** YOUR ASSIGNMENT **
The answer must be every line from the listing that holds the string "deres".

---+---

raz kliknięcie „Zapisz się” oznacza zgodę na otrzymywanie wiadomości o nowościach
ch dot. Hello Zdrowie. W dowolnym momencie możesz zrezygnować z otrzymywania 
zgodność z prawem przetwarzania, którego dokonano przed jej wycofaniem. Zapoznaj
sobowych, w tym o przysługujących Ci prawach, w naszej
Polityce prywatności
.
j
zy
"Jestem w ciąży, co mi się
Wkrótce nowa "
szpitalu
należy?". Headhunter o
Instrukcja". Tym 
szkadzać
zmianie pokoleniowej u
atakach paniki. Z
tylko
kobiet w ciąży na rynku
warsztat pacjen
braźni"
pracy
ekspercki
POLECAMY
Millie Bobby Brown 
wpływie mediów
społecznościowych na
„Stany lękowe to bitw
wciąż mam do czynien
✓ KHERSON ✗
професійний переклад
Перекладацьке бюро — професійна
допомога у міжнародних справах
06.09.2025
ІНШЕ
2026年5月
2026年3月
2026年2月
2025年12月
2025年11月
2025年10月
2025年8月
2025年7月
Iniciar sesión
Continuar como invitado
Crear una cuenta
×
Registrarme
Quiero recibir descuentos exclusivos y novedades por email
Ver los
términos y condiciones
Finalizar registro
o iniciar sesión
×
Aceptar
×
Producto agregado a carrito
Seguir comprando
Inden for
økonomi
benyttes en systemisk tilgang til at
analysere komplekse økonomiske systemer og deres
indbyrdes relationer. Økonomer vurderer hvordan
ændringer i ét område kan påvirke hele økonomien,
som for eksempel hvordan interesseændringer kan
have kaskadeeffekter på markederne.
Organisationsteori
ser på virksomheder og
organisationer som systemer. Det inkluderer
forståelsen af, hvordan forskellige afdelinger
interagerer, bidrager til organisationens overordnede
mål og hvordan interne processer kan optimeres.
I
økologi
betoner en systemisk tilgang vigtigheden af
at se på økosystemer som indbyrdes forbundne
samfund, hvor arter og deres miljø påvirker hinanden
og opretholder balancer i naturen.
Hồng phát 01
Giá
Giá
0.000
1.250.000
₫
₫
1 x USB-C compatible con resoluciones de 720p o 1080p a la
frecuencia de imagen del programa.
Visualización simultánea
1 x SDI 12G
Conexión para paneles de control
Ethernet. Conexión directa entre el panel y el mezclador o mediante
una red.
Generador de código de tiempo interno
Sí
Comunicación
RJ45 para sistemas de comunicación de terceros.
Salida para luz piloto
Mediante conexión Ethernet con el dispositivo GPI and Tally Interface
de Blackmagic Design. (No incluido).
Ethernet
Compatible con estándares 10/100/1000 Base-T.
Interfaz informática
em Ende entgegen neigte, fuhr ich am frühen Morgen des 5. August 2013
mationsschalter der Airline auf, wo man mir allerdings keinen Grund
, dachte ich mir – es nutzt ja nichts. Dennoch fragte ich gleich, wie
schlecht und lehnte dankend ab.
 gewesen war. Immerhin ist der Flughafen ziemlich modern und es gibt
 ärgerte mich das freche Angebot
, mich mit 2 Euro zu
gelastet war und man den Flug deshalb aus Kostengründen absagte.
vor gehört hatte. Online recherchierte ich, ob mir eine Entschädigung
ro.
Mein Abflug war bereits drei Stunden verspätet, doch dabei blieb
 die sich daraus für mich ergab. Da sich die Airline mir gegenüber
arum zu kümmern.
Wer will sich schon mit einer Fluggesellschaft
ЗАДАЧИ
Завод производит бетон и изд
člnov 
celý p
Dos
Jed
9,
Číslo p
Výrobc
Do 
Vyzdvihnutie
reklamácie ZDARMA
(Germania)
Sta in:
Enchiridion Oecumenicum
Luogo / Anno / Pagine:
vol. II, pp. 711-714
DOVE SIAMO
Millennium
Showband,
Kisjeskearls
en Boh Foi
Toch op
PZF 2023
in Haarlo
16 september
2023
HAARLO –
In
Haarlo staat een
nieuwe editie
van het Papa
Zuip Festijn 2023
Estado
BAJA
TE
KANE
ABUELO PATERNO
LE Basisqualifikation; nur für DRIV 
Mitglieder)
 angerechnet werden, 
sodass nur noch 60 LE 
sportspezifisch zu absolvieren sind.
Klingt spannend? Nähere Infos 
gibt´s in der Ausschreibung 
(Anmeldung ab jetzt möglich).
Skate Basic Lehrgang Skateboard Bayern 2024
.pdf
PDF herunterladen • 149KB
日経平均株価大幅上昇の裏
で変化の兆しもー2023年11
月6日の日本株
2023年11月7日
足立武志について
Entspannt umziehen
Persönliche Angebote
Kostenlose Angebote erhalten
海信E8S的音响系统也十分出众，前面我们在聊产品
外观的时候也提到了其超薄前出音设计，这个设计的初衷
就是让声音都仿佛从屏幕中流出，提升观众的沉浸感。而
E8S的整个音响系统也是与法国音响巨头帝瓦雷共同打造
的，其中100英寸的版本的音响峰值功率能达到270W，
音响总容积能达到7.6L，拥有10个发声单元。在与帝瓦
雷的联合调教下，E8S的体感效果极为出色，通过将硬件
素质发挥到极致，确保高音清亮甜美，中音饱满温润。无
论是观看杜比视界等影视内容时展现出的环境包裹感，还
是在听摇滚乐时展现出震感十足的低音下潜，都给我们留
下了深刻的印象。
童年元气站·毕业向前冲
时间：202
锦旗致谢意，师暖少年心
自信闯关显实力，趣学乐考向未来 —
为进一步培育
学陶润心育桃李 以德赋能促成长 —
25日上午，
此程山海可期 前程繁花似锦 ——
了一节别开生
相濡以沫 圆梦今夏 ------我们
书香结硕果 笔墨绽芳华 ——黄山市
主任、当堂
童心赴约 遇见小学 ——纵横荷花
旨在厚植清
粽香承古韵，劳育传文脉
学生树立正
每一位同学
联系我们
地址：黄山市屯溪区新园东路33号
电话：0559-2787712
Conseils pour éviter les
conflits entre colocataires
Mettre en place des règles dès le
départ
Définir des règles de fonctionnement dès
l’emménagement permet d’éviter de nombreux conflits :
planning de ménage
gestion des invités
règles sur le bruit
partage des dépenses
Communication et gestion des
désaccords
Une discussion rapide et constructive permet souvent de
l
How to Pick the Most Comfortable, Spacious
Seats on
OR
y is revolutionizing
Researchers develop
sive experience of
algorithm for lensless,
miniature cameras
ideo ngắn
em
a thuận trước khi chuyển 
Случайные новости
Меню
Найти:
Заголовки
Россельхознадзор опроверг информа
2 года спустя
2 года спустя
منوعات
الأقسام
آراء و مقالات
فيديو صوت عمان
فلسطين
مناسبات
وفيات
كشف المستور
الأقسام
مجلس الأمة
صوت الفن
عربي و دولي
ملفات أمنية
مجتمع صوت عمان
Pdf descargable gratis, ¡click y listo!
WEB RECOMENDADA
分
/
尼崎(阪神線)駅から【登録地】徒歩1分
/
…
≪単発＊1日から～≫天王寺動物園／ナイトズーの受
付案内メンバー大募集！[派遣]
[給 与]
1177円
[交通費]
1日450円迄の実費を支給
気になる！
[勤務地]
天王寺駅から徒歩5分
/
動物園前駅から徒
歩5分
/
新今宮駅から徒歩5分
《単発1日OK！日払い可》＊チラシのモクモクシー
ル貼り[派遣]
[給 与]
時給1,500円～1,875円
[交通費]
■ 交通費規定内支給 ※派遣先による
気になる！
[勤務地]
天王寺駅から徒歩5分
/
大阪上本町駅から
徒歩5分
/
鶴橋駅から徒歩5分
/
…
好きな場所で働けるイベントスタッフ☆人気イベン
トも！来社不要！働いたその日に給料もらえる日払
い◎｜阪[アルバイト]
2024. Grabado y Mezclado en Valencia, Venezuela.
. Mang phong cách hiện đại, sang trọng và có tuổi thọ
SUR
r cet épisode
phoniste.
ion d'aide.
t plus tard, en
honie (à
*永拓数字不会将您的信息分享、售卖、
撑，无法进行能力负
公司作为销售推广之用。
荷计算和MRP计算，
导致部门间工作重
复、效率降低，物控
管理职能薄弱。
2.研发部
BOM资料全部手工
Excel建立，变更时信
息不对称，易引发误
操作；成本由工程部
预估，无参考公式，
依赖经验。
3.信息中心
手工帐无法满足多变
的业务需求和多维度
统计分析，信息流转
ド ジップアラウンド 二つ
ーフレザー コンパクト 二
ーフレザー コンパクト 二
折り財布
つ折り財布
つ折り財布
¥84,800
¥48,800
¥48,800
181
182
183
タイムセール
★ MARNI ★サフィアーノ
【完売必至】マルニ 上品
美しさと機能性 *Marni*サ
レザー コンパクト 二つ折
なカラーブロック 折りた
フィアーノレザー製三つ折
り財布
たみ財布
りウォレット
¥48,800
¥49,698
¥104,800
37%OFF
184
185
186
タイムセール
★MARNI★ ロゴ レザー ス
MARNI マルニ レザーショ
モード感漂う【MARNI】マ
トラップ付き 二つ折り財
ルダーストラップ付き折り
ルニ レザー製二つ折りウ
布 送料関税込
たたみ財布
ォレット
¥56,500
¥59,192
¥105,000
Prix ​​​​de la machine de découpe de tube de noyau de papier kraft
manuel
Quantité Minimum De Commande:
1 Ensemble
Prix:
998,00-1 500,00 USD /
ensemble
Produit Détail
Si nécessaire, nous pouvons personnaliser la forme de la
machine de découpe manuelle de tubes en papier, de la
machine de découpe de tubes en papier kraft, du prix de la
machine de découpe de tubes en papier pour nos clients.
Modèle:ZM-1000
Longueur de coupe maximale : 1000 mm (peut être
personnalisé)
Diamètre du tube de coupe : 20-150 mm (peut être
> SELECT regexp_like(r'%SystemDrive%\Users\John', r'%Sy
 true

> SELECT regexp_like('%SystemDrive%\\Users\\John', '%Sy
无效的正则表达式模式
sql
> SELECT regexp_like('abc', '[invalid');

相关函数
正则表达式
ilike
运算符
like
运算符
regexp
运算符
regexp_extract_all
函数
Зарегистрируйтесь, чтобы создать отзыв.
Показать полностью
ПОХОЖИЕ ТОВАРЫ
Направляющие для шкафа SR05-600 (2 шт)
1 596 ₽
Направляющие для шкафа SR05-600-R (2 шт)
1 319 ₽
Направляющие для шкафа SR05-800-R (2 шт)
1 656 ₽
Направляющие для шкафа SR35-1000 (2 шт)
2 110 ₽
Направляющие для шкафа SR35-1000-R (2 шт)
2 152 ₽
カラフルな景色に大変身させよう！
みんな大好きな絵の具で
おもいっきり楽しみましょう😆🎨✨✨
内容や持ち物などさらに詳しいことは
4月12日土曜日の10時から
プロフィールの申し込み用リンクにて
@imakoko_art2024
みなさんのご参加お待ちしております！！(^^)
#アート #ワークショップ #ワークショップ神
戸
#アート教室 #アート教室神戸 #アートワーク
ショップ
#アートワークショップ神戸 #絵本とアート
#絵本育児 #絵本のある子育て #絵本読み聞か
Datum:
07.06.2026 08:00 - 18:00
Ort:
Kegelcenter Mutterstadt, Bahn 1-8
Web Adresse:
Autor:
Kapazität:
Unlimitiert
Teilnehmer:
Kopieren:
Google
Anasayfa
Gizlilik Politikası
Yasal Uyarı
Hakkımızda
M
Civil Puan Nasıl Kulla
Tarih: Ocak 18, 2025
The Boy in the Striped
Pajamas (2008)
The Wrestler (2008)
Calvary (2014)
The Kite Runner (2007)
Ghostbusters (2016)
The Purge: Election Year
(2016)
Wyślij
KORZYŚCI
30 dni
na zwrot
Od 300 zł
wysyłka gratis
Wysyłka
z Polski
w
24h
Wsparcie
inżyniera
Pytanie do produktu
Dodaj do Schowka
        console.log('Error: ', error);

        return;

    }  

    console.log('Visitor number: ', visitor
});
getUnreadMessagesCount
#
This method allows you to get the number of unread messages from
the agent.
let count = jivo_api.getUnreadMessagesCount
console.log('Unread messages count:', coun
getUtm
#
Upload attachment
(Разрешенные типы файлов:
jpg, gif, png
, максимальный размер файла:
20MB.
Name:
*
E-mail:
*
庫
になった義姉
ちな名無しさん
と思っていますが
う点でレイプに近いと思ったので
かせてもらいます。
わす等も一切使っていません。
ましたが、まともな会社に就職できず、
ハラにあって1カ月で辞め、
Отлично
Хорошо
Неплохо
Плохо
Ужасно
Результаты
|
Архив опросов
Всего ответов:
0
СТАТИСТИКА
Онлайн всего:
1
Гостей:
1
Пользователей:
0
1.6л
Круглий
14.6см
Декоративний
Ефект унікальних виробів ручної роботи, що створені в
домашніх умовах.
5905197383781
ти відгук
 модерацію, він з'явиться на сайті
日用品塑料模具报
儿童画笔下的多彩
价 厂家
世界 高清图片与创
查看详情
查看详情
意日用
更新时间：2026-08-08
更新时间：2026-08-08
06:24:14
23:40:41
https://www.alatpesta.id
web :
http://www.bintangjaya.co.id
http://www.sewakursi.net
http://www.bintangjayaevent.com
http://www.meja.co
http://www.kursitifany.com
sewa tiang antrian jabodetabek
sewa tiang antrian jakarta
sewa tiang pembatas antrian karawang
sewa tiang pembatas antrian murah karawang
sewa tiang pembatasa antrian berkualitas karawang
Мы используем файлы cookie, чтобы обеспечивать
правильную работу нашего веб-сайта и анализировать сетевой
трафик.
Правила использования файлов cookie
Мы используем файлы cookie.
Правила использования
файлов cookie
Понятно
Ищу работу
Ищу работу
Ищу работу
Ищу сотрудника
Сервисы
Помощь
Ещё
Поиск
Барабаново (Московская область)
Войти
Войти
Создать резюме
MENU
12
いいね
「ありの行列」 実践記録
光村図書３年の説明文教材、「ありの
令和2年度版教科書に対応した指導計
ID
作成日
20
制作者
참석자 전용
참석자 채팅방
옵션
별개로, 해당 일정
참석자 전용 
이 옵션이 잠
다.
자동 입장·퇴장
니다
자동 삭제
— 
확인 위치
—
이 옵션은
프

---+---

** ANSWER TO THE EXERCISE **
analysere komplekse økonomiske systemer og deres
samfund, hvor arter og deres miljø påvirker hinanden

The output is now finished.